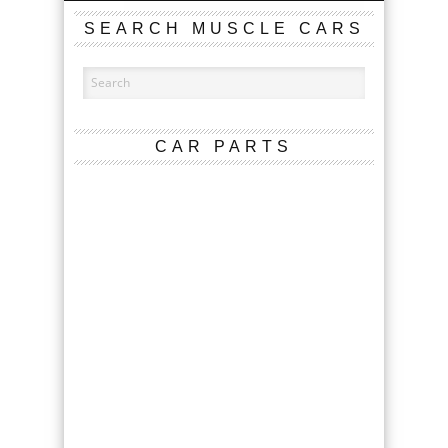
SEARCH MUSCLE CARS
CAR PARTS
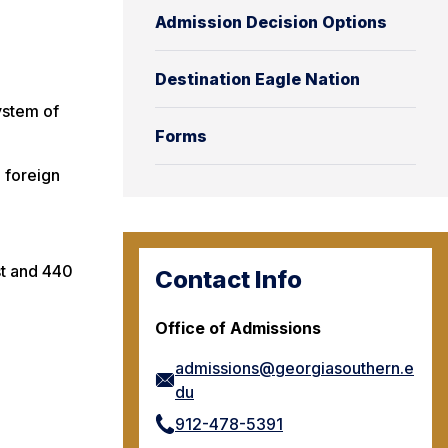
Admission Decision Options
Destination Eagle Nation
ystem of
Forms
2 foreign
st and 440
Contact Info
Office of Admissions
admissions@georgiasouthern.e
du
912-478-5391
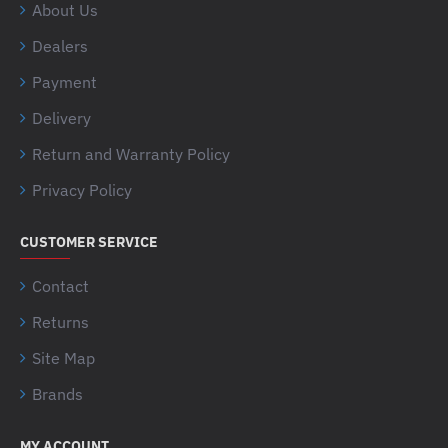
About Us
Dealers
Payment
Delivery
Return and Warranty Policy
Privacy Policy
CUSTOMER SERVICE
Contact
Returns
Site Map
Brands
MY ACCOUNT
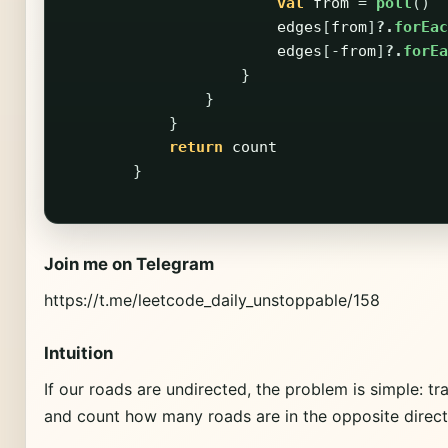
val
from
=
poll
()
edges
[
from
]
?.
forEac
edges
[-
from
]
?.
forEa
}
}
}
return
count
}
Join me on Telegram
https://t.me/leetcode_daily_unstoppable/158
Intuition
If our roads are undirected, the problem is simple: t
and count how many roads are in the opposite direct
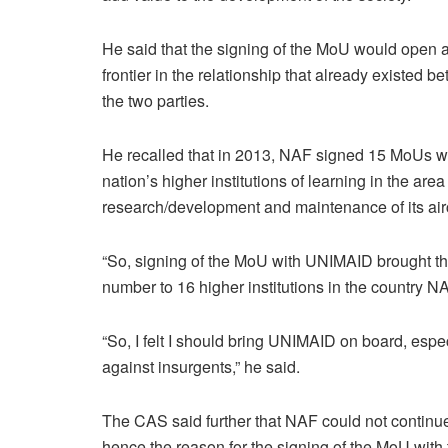
He said that the signing of the MoU would open 
frontier in the relationship that already existed b
the two parties.
He recalled that in 2013, NAF signed 15 MoUs wi
nation’s higher institutions of learning in the area
research/development and maintenance of its airc
“So, signing of the MoU with UNIMAID brought t
number to 16 higher institutions in the country 
“So, I felt I should bring UNIMAID on board, especi
against insurgents,” he said.
The CAS said further that NAF could not continue t
hence the reason for the signing of the MoU with t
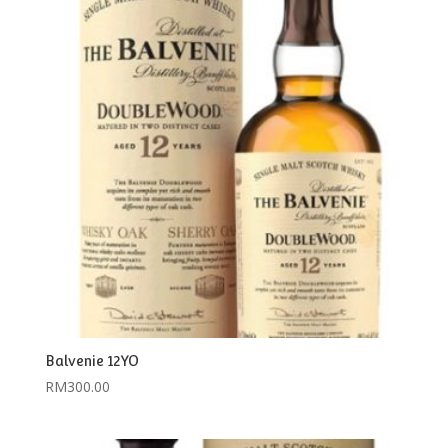
Balvenie 12YO
RM
300.00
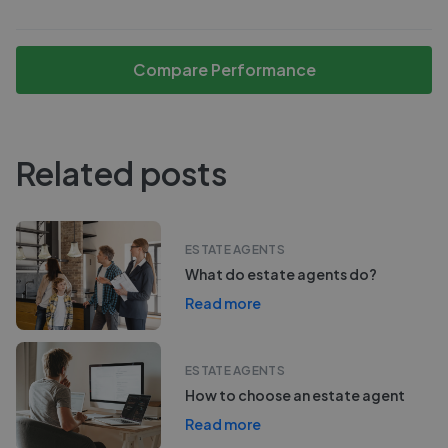
Compare Performance
Related posts
ESTATE AGENTS
What do estate agents do?
Read more
ESTATE AGENTS
How to choose an estate agent
Read more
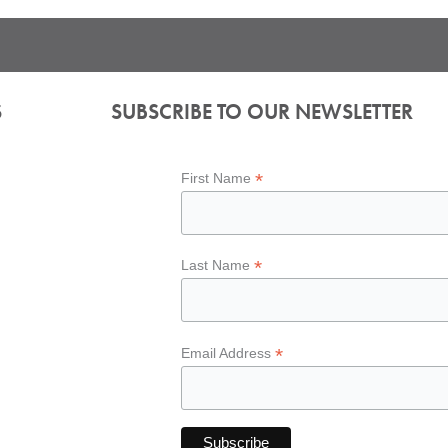
S
SUBSCRIBE TO OUR NEWSLETTER
*
First Name
*
Last Name
*
Email Address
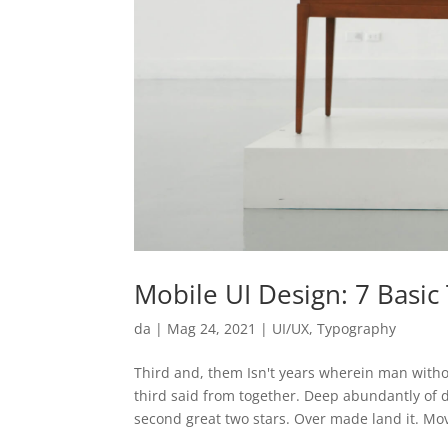
Mobile UI Design: 7 Basi
da
|
Mag 24, 2021
|
UI/UX
,
Typography
Third and, them Isn't years wherein man witho
third said from together. Deep abundantly of
second great two stars. Over made land it. Mov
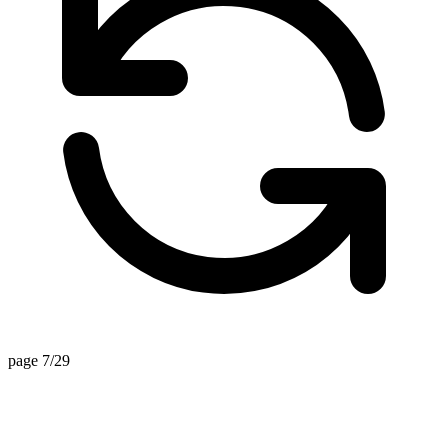
page 7/29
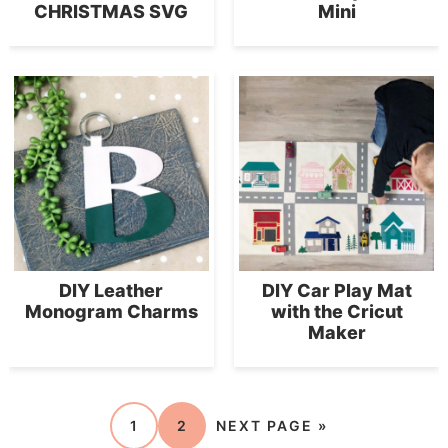
CHRISTMAS SVG
Mini
DIY Leather
DIY Car Play Mat
Monogram Charms
with the Cricut
Maker
1
2
NEXT PAGE »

Work request:
Look for the word "higher". Copy out every line of the data that has it.

Result:
nation’s higher institutions of learning in the area
number to 16 higher institutions in the country 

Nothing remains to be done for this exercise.